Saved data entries
%%

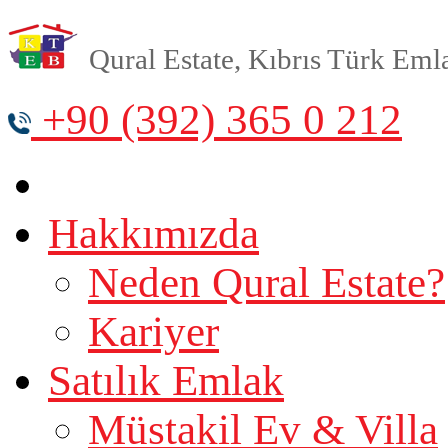
Qural Estate, Kıbrıs Türk Emlak
+90 (392) 365 0 212
Hakkımızda
Neden Qural Estate?
Kariyer
Satılık Emlak
Müstakil Ev & Villa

%%

EXERCISE GOAL.
All of the records should be output exactly as they stand, with pictures omitted.

RESULT.
Qural Estate, Kıbrıs Türk Emlak
+90 (392) 365 0 212
Hakkımızda
Neden Qural Estate?
Kariyer
Satılık Emlak
Müstakil Ev & Villa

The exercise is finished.